Classifying Text with a Bayesian Analyzer

Problem

You want to classify chunks of text by example: an email message is either spam or not spam, a joke is either funny or not funny, and so on.

Solution

Use Lucas Carlson's Classifier library, available as the classifier gem. It provides a naive Bayesian classifier, and one that implements Latent Semantic Indexing, a more advanced technique.

The interface for the naive Bayesian classifier is very straightforward. You create a Classifier::Bayes object with some classifications, and train it on text chunks whose classification is known:

	require 'rubygems'
	require 'classifier'

	classifier = Classifier::Bayes.new('Spam', 'Not spam')

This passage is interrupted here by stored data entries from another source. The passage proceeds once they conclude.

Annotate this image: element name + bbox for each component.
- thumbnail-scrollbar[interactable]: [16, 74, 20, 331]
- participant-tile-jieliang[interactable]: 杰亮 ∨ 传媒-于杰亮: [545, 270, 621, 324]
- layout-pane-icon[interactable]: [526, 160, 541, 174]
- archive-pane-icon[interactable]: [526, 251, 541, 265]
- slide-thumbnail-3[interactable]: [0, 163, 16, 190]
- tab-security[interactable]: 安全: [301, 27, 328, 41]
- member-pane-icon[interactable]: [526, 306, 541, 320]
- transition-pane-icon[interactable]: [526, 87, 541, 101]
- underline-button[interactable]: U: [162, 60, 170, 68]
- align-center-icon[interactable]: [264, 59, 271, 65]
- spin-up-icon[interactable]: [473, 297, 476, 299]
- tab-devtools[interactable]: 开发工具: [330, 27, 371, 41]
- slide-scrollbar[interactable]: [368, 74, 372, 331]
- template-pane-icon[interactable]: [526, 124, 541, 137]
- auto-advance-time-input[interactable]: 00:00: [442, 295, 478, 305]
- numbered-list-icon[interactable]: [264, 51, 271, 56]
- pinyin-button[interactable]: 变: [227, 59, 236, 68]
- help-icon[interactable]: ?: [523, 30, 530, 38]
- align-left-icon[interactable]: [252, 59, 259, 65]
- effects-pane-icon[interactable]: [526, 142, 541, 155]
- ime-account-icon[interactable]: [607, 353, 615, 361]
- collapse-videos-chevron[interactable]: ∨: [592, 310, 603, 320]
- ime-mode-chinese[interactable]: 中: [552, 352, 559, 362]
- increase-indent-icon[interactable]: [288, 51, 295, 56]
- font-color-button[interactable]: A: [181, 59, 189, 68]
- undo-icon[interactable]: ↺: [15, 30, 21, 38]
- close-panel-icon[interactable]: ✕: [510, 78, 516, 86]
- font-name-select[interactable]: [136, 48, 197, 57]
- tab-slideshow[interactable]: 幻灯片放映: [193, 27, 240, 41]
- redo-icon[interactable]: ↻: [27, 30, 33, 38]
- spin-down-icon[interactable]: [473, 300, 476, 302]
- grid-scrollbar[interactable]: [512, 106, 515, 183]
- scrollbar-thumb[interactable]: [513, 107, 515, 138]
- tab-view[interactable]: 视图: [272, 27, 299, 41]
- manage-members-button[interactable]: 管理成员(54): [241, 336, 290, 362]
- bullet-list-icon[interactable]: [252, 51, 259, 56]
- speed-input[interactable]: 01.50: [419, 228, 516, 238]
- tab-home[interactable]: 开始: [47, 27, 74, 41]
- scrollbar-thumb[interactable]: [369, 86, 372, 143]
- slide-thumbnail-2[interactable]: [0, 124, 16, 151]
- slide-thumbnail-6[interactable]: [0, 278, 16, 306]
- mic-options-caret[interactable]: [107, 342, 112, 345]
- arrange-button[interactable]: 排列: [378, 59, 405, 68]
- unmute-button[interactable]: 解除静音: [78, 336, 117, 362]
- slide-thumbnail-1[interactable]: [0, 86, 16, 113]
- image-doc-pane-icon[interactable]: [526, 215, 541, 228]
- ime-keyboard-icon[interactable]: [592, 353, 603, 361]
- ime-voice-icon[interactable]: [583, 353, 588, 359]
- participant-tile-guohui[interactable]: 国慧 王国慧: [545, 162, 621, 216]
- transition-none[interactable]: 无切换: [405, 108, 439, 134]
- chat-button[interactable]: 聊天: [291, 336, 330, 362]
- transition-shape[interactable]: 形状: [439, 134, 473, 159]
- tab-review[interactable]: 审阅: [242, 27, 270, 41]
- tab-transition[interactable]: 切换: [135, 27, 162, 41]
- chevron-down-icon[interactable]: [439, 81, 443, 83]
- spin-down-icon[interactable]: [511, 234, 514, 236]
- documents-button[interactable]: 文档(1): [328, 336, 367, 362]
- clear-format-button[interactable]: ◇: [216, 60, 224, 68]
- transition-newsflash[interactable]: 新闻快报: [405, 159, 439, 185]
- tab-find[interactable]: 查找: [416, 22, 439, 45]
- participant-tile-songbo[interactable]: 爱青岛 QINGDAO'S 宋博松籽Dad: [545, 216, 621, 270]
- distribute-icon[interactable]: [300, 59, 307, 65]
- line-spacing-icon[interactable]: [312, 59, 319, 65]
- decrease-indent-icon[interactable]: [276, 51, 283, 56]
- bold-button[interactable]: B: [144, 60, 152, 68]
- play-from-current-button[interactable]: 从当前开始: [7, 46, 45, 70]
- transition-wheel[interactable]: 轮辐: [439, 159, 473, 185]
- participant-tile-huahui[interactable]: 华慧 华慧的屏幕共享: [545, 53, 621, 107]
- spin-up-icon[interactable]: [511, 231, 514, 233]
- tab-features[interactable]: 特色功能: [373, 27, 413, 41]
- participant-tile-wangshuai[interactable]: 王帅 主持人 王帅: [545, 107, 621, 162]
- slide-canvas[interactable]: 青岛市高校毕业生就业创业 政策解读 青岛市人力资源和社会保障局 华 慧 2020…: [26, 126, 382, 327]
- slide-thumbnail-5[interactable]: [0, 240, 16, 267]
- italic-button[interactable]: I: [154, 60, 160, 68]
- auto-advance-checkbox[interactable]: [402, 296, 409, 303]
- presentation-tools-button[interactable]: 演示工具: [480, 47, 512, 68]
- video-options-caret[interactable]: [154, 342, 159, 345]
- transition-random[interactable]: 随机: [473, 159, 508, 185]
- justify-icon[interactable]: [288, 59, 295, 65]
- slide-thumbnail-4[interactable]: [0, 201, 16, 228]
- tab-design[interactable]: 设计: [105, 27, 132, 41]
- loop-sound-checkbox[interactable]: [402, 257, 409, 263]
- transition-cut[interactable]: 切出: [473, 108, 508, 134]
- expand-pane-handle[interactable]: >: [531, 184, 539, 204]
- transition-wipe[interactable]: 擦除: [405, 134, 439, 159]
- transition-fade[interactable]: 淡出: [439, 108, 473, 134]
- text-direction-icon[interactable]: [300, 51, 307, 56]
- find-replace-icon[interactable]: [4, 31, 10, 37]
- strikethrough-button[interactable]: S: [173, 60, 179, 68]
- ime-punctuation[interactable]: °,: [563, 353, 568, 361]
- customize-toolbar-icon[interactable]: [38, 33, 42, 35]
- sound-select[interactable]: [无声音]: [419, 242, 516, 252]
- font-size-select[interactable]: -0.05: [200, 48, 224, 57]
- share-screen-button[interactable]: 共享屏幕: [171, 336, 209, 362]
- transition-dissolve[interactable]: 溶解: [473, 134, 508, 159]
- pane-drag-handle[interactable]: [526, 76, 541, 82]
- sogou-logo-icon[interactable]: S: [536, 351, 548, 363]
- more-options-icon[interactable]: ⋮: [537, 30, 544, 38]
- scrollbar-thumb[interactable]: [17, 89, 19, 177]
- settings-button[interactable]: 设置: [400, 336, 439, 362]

	classifier.train_spam 'are you in the market for viagra? we sell viagra'
	classifier.train_not_spam 'hi there, are we still on for lunch?'

You can then feed the classifier text chunks whose classification is unknown, and have it guess:

	classifier.classify "we sell the cheapest viagra on the market"
	# => "Spam"
	classifier.classify "lunch sounds great"
	# => "Not spam"

Discussion

Bayesian analysis is based on probablities. When you train the classifier, you are giving it a set of words and the classifier keeps track of how often words show up in each category. In the simple spam filter built in the Solution, the frequency hash looks like the @categories variable below:

	classifier
	# => #
	# { :lunch=>1, :for=>1, :there=>1,
	# :"?"=>1, :still=>1, :","=>1 },
	# :Spam=>
	# { :market=>1, :for=>1, :viagra=>2, :"?"=>1, :sell=>1 }
	# },
	# @total_words=12>

These hashes are used to build probability calculations. Note that since we mentioned the word "viagra" twice in spam messages, there is a 2 in the "Spam" frequency hash for that word. That makes it more spam-like than other words like "for" (which also shows up in nonspam) or "sell" (which only shows up once in spam). The classifier can apply these probabilities to previously unseen text and guess at a classification for it.

The more text you use to train the classifier, the better it becomes at guessing. If you can verify the classifier's guesses (for instance, by asking the user whether a message really was spam), you should use that information to train the classifier with new data as it comes in.

To save the state of the classifier for later use, you can use Madeleine persistence (Recipe 13.3), which writes the state of your classifier to your hard drive.

A few more notes about this type of classifier. A Bayesian classifier supports as many categories as you want. "Spam" and "Not spam" are the most common, but you are not limited to two. You can also use the generic train method instead of calling train_[category_name]. Here's a classifier that has three categories and uses the generic train method:

	classifier = Classifier::Bayes.new('Interesting', 'Funny', 'Dramatic')

	classifier.train 'Interesting', "Leaving reminds us of what we can part
	 with and what we can't, then offers us something new to look forward
	 to, to dream about."
	classifier.train 'Funny', "Knock knock. Who's there? Boo boo. Boo boo
	 who? Don't cry, it is only a joke."
	classifier.train 'Dramatic', 'I love you! I hate you! Get out right
	 now.'

	classifier.classify 'what!'
	# => "Dramatic"
	classifier.classify "who's on first?"
	# => "Funny"
	classifier.classify 'perchance to dream'
	# => "Interesting"

It's also possible to "untrain" a category if you make a mistake or change your mind later.

	classifier.untrain_funny "boo"
	classifier.untrain "Dramatic", "out"